**Brief:** Drop every picture and give the entries back exactly.

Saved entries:
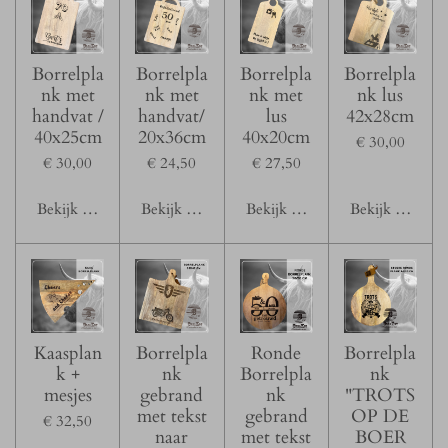
Borrelpla
Borrelpla
Borrelpla
Borrelpla
nk met
nk met
nk met
nk lus
handvat /
handvat/
lus
42x28cm
40x25cm
20x36cm
40x20cm
€ 30,00
€ 30,00
€ 24,50
€ 27,50
Bekijk details
Bekijk details
Bekijk details
Bekijk details
Kaasplan
Borrelpla
Ronde
Borrelpla
k +
nk
Borrelpla
nk
mesjes
gebrand
nk
"TROTS
met tekst
gebrand
OP DE
€ 32,50
naar
met tekst
BOER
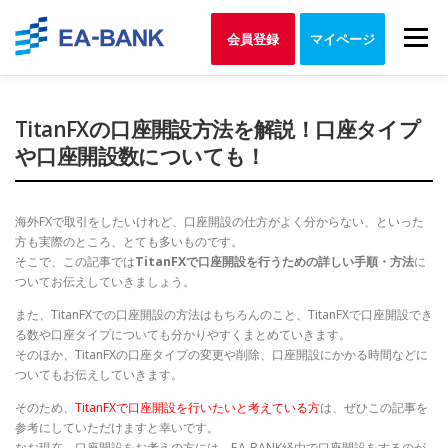
Skip
to
Menu
会員登録
マイページ
content
TitanFXの口座開設方法を解説！口座タイプ
や口座開設数についても！
海外FXで取引をしたいけれど、口座開設の仕方がよく分からない、といった
方も実際のところ、とても多いものです。
そこで、この記事では
TitanFXで口座開設を行うための詳しい手順・方法
に
ついてお伝えしていきましょう。
また、TitanFXでの口座開設の方法はもちろんのこと、TitanFXで口座開設でき
る数や口座タイプについても分かりやすくまとめていきます。
そのほか、TitanFXの口座タイプの変更や削除、口座開設にかかる時間などに
ついてもお伝えしていきます。
そのため、
TitanFXで口座開設を行いたいと考えている方
は、ぜひこの記事を
参考にしていただけますと幸いです。
なお現在、口座開設をお考えの方には、EA-BANK経由で口座開設をするのが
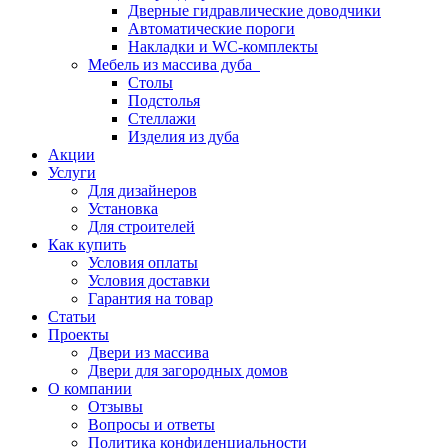
Дверные гидравлические доводчики
Автоматические пороги
Накладки и WC-комплекты
Мебель из массива дуба
Столы
Подстолья
Стеллажи
Изделия из дуба
Акции
Услуги
Для дизайнеров
Установка
Для строителей
Как купить
Условия оплаты
Условия доставки
Гарантия на товар
Статьи
Проекты
Двери из массива
Двери для загородных домов
О компании
Отзывы
Вопросы и ответы
Политика конфиденциальности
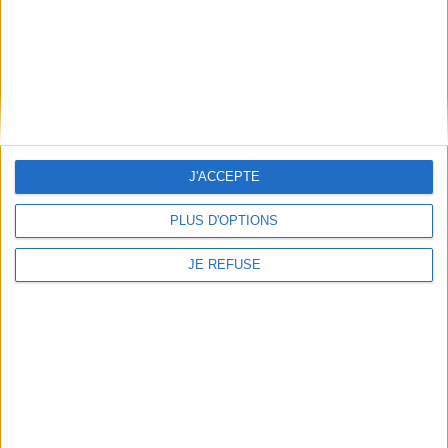
Découvrez nos Newsletters Mollat !
JE M'INSCRIS
Informations pratiques
Conditions d'utilisation du site
J'ACCEPTE
Qui sommes-nous
Mentions Légales
PLUS D'OPTIONS
Frais de port & Livraison
JE REFUSE
Conditions Générales de Vente
À votre service
Offres d'emploi
Offres Partenaires
À découvrir
FeniXX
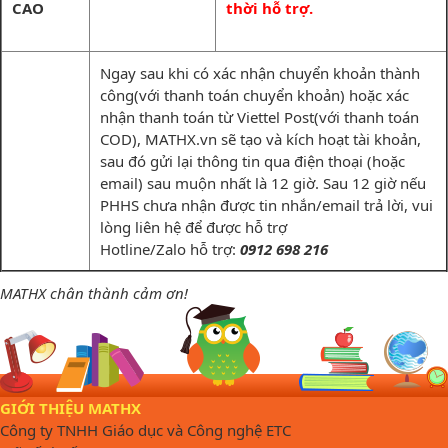
CAO
thời hỗ trợ.
Ngay sau khi có xác nhận chuyển khoản thành
công(với thanh toán chuyển khoản) hoặc xác
nhận thanh toán từ Viettel Post(với thanh toán
COD), MATHX.vn sẽ tạo và kích hoạt tài khoản,
sau đó gửi lại thông tin qua điện thoại (hoặc
email) sau muộn nhất là 12 giờ. Sau 12 giờ nếu
PHHS chưa nhận được tin nhắn/email trả lời, vui
lòng liên hệ để được hỗ trợ
Hotline/Zalo hỗ trợ:
0912 698 216
MATHX chân thành cảm ơn!
GIỚI THIỆU MATHX
Công ty TNHH Giáo dục và Công nghệ ETC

**Result for this exercise:**
Borrelpla
Borrelpla
Borrelpla
Borrelpla
nk met
nk met
nk met
nk lus
handvat /
handvat/
lus
42x28cm
40x25cm
20x36cm
40x20cm
€ 30,00
€ 30,00
€ 24,50
€ 27,50
Bekijk details
Bekijk details
Bekijk details
Bekijk details
Kaasplan
Borrelpla
Ronde
Borrelpla
k +
nk
Borrelpla
nk
mesjes
gebrand
nk
"TROTS
met tekst
gebrand
OP DE
€ 32,50
naar
met tekst
BOER
Skip
to
Menu
会員登録
マイページ
content
TitanFXの口座開設方法を解説！口座タイプ
や口座開設数についても！
海外FXで取引をしたいけれど、口座開設の仕方がよく分からない、といった
方も実際のところ、とても多いものです。
そこで、この記事では
TitanFXで口座開設を行うための詳しい手順・方法
に
ついてお伝えしていきましょう。
また、TitanFXでの口座開設の方法はもちろんのこと、TitanFXで口座開設でき
る数や口座タイプについても分かりやすくまとめていきます。
そのほか、TitanFXの口座タイプの変更や削除、口座開設にかかる時間などに
ついてもお伝えしていきます。
そのため、
TitanFXで口座開設を行いたいと考えている方
は、ぜひこの記事を
参考にしていただけますと幸いです。
なお現在、口座開設をお考えの方には、EA-BANK経由で口座開設をするのが
Дверные гидравлические доводчики
Автоматические пороги
Накладки и WC-комплекты
Мебель из массива дуба
Столы
Подстолья
Стеллажи
Изделия из дуба
Акции
Услуги
Для дизайнеров
Установка
Для строителей
Как купить
Условия оплаты
Условия доставки
Гарантия на товар
Статьи
Проекты
Двери из массива
Двери для загородных домов
О компании
Отзывы
Вопросы и ответы
Политика конфиденциальности
Découvrez nos Newsletters Mollat !
JE M'INSCRIS
Informations pratiques
Conditions d'utilisation du site
J'ACCEPTE
Qui sommes-nous
Mentions Légales
PLUS D'OPTIONS
Frais de port & Livraison
JE REFUSE
Conditions Générales de Vente
À votre service
Offres d'emploi
Offres Partenaires
À découvrir
FeniXX
CAO
thời hỗ trợ.
Ngay sau khi có xác nhận chuyển khoản thành
công(với thanh toán chuyển khoản) hoặc xác
nhận thanh toán từ Viettel Post(với thanh toán
COD), MATHX.vn sẽ tạo và kích hoạt tài khoản,
sau đó gửi lại thông tin qua điện thoại (hoặc
email) sau muộn nhất là 12 giờ. Sau 12 giờ nếu
PHHS chưa nhận được tin nhắn/email trả lời, vui
lòng liên hệ để được hỗ trợ
Hotline/Zalo hỗ trợ:
0912 698 216
MATHX chân thành cảm ơn!
GIỚI THIỆU MATHX
Công ty TNHH Giáo dục và Công nghệ ETC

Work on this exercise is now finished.